교육데이터 활용•지원 서비스

Biological indicator taxa have long been used for integrative assessments of water quality, particularly benthic invertebrate groups such as arthropods. While standardized protocols have been developed to calculate 'biological index' scores based on the abundances of these taxa, such systems are challenging to implement at large scales due to the sampling effort required, taxonomic expertise needed, and the need for repeated sampling to reliably discriminate sites. Many of the same taxa detected by traditional surveys can also be detected by genetic analysis of environmental DNA (eDNA), potentially allowing for an alternative formulation of biological indexes that might be faster and more economical to produce. The current data were produced to evaluate eDNA-derived biological indexes at sites within the Potomac River watershed of the eastern United States, specifically within units of the National Park Service for which previous biological assessment data were available.
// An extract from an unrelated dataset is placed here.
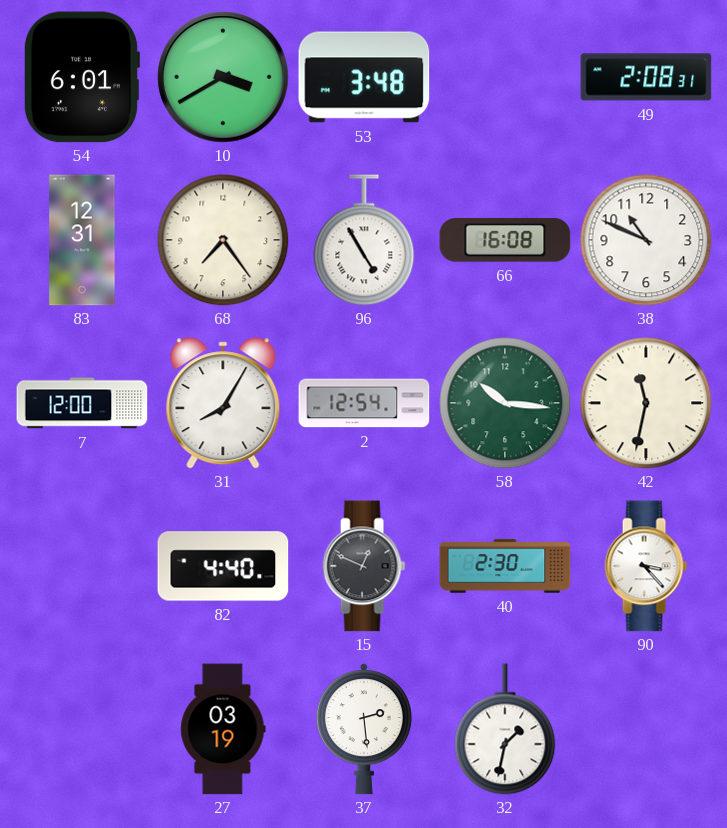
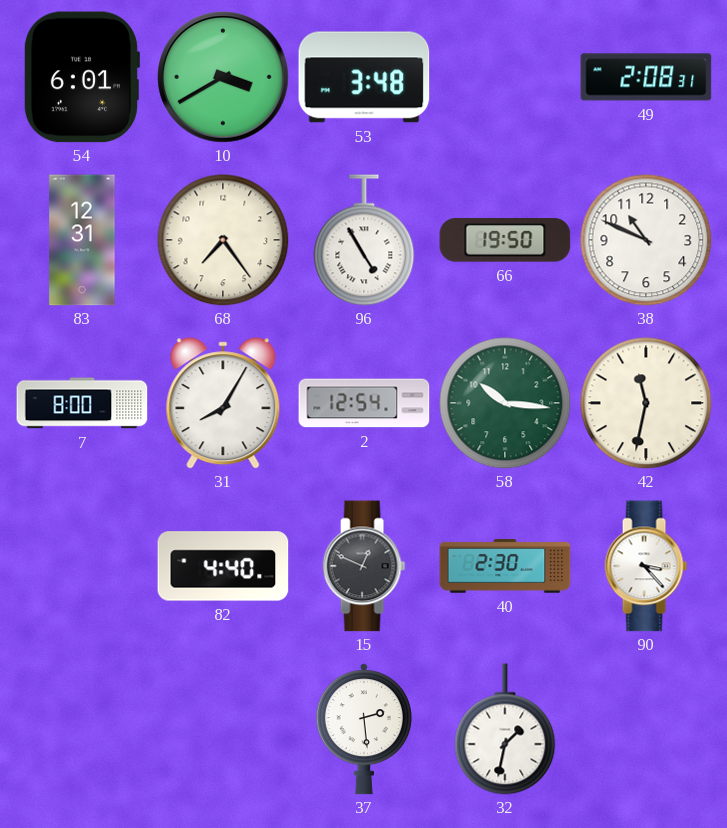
66: 16:08 -> 19:50
7: 12:00 -> 8:00
27: 03:19 -> none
This data release consists of five files: 1. sample.metadata.txt, which contains sampling metadata and identifiers linking to sample-derived sequence data that has been deposited in the Sequence Read Archive of the National Center for Biotechnology Information (NCBI). This database is authoritative and comprehensive for sharing high-throughput sequence data produced with public funds. All accessions listed in the file can be searched to retrieve sample and sequence information at www.ncbi.nlm.nih.gov. 2. cox1.references.fasta, which contains reference sequences of the cytochrome c oxidase 1gene of arthropods (typically abbreviated cox1 or COI), identified from regional checklists. The file is a text file in FASTA format. 3. mt16S.references.fasta, which contains reference sequences of the mitochondrial 16S ribosomal RNA (mt16S) gene of arthropods identified from regional checklists. The file is a text file in FASTA format. 4. first.stage.counts.txt, which is a tab-delimited table of counts of sequences that are attributed to each taxon from each sample for the first stage of the study. Whether the taxon attribution is from the mt16S or cox1 locus is also indicated. 5. second.stage.counts.txt, which is a tab-delimited table of counts of sequences that are attributed to each taxon from each sample for the second stage of the study. Whether the taxon attribution is from the mt16S or cox1 locus is also indicated.